I would also point out that in most cases in history the Fed has lowered interest rates immediately following tax cuts and reforms. They did this after Reagan’s tax reforms in 1981 and in 1986, as well as after George W. Bush’s tax reforms in 2001. Juxtapose that with 2018, as the Fed intends to continue RAISING interest rates in the wake of Trump’s tax reforms. Meaning, they are taking the opposite action from what they have often done in the past.  Something to think about…

Trump’s tax plan itself is primarily a distraction from the real problem. First, when comparing tax brackets from this past year to the intended tax brackets for next year under the Trump reforms, there is almost no change whatsoever for the average American. The only major reductions in taxes are, no surprise, in the form of corporate tax cuts; reducing the corporate tax ceiling from 35 per cent to 20 per cent. This is trickle-down economics at best, and not a solution to a single problem facing the public and the country in terms of the flailing economy.
Second, why are we talking about income tax “reform” when we should be talking about abolishing the income tax and the Federal Reserve altogether? Whatever happened to that dialogue? It has disappeared down the memory hole.
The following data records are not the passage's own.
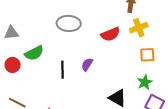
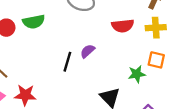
black line: (63, 70) -> (67, 62), moved
green star: (145, 82) -> (137, 74), moved

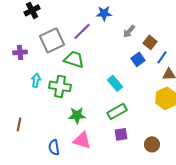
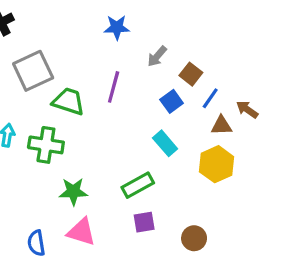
purple line: (82, 31) -> (114, 87), moved, turned -30
cyan rectangle: (115, 83) -> (165, 143), moved

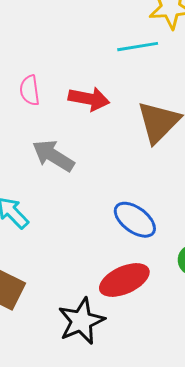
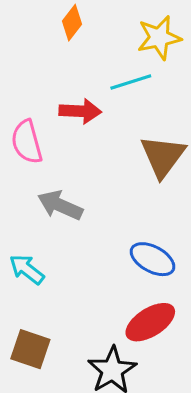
pink semicircle: (30, 90) -> (27, 142), size x1.4
red arrow: (89, 99) -> (80, 111), moved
Trump’s tax plan will do nothing to slow or undo the current economic crisis because the crisis stems directly from central banking monetary policies and interest rate manipulations.  Tax reform is far too little far too late, and stands as nothing more than meager bone thrown to conservatives to keep them quiet for a while.  This is what Trump’s tax reform does do very well, though — it rallies conservatives around Trump, regardless of whether it actually helps them or not. Much like Obama’s universal health care bill, which has proven to be a continued disaster in practice, but was rather successful at the time of its passage in rallying the liberal base. Trump is certainly going to need a base of public support if he is going to initiate a major war campaign.

North Korea continues to be the most likely powder keg for the next distraction event.  Two months of quiet led people with short attention spans to dismiss the notion, and perhaps some of them will double down and continue their denials, but it is growing more difficult to ignore by the day.  I would argue that North Korea is the most viable option simply because almost no one expects a war with the isolated nation to happen. The level of complacency despite all the signals to the contrary is palpable.

The U.S. has staged three aircraft carrier groups in the region for the first time in a decade. Major combat exercises are underway, designated Vigilant Ace 18, specifically designed to simulate an invasion of North Korea with over 230 aircraft and 12,000 American troops participating. North Korea has warned of “nuclear war” as a consequence.

North Korea may have the ability to follow through, at least on a limited scale, as they have recently test launched what appears to be a huge leap in missile technology — an ICBM capable of carrying multiple warheads and striking the eastern seaboard of the U.S.  How the North Koreans came to possess this technology so quickly is a question everyone should be asking.

In response, the war rhetoric has been amplified. White House National Security Adviser H.R. McMaster has stated that North Korea is the greatest immediate threat to the U.S., saying that the potential for war “is increasing every day.” Warmonger and enemy of the Constitution, Lindsey Graham, has stated that the families of U.S. military personnel should be moved out of South Korea for their own safety, and that “We’re getting close to military conflict.